(Doob-Dynkin Theorem) Sigma algebra generated by a function Let $(X,F)$ a measurable space. Let $f\in M(X,F)$. Consider the sigma algebra generated by a function $\sigma(f):={f^{-1}(B):B\in \textit{B}(\mathbb{R})}$, where $\textit{B}(\mathbb{R})$ denotes the Borel sigma algebra. 
Show that if $\phi\in M(X,\sigma(f))$, then exists a borel measurable function $g:\mathbb{R}\longrightarrow \mathbb{R}$ such that $\phi =g\circ f$.
I don't know how to start. I thought that a good idea could be to prove it for simple measurable functions, but I can figure out how to do it.
I'll appreciate any suggestions, thanks.
 A: The idea to deal with simple functions is good. 

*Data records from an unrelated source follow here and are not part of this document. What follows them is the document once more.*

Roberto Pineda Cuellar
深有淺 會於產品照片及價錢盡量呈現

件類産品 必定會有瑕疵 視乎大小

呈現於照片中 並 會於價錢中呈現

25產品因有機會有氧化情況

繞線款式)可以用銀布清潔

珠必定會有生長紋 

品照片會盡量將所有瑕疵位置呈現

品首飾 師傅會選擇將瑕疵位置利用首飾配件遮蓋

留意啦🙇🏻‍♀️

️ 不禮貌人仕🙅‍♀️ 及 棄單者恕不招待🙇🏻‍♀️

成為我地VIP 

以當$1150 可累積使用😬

Assume that $\phi$ is the characteristic function of an element of $\sigma(f)$, say $A$. Then we choose $g$ as the characteristic function of $f^{-1}(A)$. If $\phi$ is a linear combination with non-negative coefficients of such sets, the idea is the same. If $\phi$ is non-negative, then there is a sequence $(\phi_k)$ of simple non-negative functions such that $\phi_k(x)\uparrow \phi(x)$ for all $x$. For each $\phi_k$, there is a function $g_k$ such that $\phi_k=g_k\circ f$. Furthermore, the sequence $(g_k)_k$ is non-decreasing, hence it converges to a function $g$ (that why we dealt with the case $\phi$ non-negative separately). 
This is Doob-Dynkin's theorem. 
A: Let $\phi$ is the limit of a sequence of simple functions $\phi_k$ which you already expressed as $\phi_k = g_k \circ f$ for some Borel measurable $g_k: \mathbb R \to \mathbb R$.

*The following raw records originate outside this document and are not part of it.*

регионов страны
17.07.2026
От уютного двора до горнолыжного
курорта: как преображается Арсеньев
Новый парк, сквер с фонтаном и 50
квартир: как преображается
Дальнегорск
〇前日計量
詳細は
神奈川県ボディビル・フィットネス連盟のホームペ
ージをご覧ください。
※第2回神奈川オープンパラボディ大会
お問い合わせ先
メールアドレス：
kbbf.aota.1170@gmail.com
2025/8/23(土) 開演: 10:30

If $g_k$ converges everywhere on $\mathbb R$, then we are done (by letting $g := \lim g_k$), but sadly we only know that $g_k$ converges on $f(X)$.
If $f(X)$ is measurable, then we are done, but there is no guarantee that $f(X)$ is always measurable.
But fortunately, there is a measurable $E$ such that $f(X) \subset E$ and that $g_k$ converges on $E$. Can you define $E$ to complete the proof?